Eleanor the Great is a patient, honest look at grief

Eleanor the Grant had its world premiere at the Toronto International Film Festival (TIFF) on September 8, 2025. Canadian release date September 26, 2025. “Scarlett Johansson’s Eleanor the Great is a patient, honest look at grief.”
Eleanor the Great is Scarlett Johansson’s first film as a director. She chooses a quiet story about grief. The focus stays on one woman trying to live after loss.
Eleanor, an older woman, loses her lifelong friend, who was also a Holocaust survivor. The loss pulls the floor out from under her. She leaves Florida and returns to New York, hoping to find comfort in family and familiar streets. Instead, she drifts. Memory and absence sit with her in every scene.
Making new friends at ninety proves difficult. Longing for connection, Eleanor befriends a 19-year-old student who brings light but not stability. At the Holocaust survivors’ support group, she meets Nina, who is facing the death of her mother. Nina’s father handles grief by pretending it is not happening. Three people, three different ways of carrying loss. These relationships give the story shape and show how grief looks different for everyone.

The story sharpens when Eleanor’s place in the survivors’ group turns into a lie with serious consequences. Her need for belonging outweighs honesty. The decision complicates her grief instead of easing it.

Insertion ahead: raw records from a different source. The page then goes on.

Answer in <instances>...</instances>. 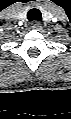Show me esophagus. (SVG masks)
<instances>
[{"instance_id":"esophagus-1","label":"esophagus","mask_w":71,"mask_h":119,"mask_svg":"<svg viewBox=\"0 0 71 119\" xmlns=\"http://www.w3.org/2000/svg\"><path fill=\"white\" fill-rule=\"evenodd\" d=\"M31 27L35 30H40L42 28L41 23L38 21H34Z\"/></svg>"}]
</instances>
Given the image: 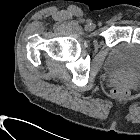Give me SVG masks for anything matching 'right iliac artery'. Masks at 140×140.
Returning <instances> with one entry per match:
<instances>
[{
    "instance_id": "obj_1",
    "label": "right iliac artery",
    "mask_w": 140,
    "mask_h": 140,
    "mask_svg": "<svg viewBox=\"0 0 140 140\" xmlns=\"http://www.w3.org/2000/svg\"><path fill=\"white\" fill-rule=\"evenodd\" d=\"M87 24H91V21H90V20H88V21H87Z\"/></svg>"
}]
</instances>
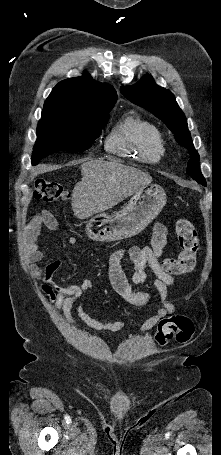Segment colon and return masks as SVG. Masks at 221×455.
<instances>
[{
  "instance_id": "colon-1",
  "label": "colon",
  "mask_w": 221,
  "mask_h": 455,
  "mask_svg": "<svg viewBox=\"0 0 221 455\" xmlns=\"http://www.w3.org/2000/svg\"><path fill=\"white\" fill-rule=\"evenodd\" d=\"M70 193L61 184L37 179L34 187V198L44 203L65 201ZM176 234L180 245V253L176 258H166L161 263L165 273L170 276H179L190 272L197 259L200 241L194 225L187 219L177 220L175 225ZM194 324L190 318L184 315H174L163 318L157 325L155 339L161 346L172 340L180 344L189 343L194 335Z\"/></svg>"
}]
</instances>
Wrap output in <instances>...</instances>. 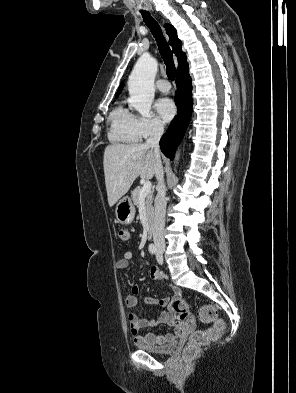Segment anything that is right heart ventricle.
Segmentation results:
<instances>
[{
    "label": "right heart ventricle",
    "instance_id": "right-heart-ventricle-1",
    "mask_svg": "<svg viewBox=\"0 0 296 393\" xmlns=\"http://www.w3.org/2000/svg\"><path fill=\"white\" fill-rule=\"evenodd\" d=\"M112 142L134 144L140 140L136 128V116L124 106H118L110 116L108 133Z\"/></svg>",
    "mask_w": 296,
    "mask_h": 393
}]
</instances>
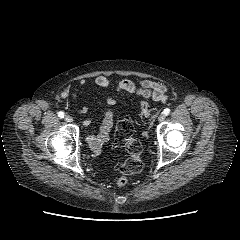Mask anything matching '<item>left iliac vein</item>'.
Masks as SVG:
<instances>
[{
    "instance_id": "1",
    "label": "left iliac vein",
    "mask_w": 240,
    "mask_h": 240,
    "mask_svg": "<svg viewBox=\"0 0 240 240\" xmlns=\"http://www.w3.org/2000/svg\"><path fill=\"white\" fill-rule=\"evenodd\" d=\"M165 120V114L164 113H161L159 116H158V121L159 122H162Z\"/></svg>"
}]
</instances>
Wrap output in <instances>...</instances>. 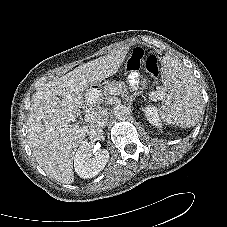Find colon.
<instances>
[{
    "instance_id": "obj_1",
    "label": "colon",
    "mask_w": 227,
    "mask_h": 227,
    "mask_svg": "<svg viewBox=\"0 0 227 227\" xmlns=\"http://www.w3.org/2000/svg\"><path fill=\"white\" fill-rule=\"evenodd\" d=\"M142 66L155 81L158 79L159 67L156 56L152 54L146 55L142 48L136 47L127 58L125 68L128 71H136Z\"/></svg>"
}]
</instances>
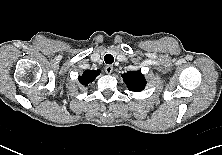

Johansson directs with restraint. She does not reach for big moments. The story is about how grief touches daily life. Eating breakfast alone. Walking through a street that holds old memories. Sitting in silence. Eleanor never explains her pain. You see it in her pauses and in the way she resists change.
The supporting cast adds weight. Family members want to help but do not know how. The new friendships test Eleanor, sometimes giving comfort and sometimes exposing her loneliness. These tensions make the film feel true. Grief is not something solved. It is something carried.
Johansson lets scenes play without rushing. The camera lingers on Eleanor’s face, giving you time to sit with her. The slowness mirrors how grief moves. Nothing neat. Nothing quick.
Eleanor’s journey is not about closure. It is about learning to live with pain and still move forward. Eleanor the Great is a quiet but strong debut. It respects grief and honours the strength needed to face another day.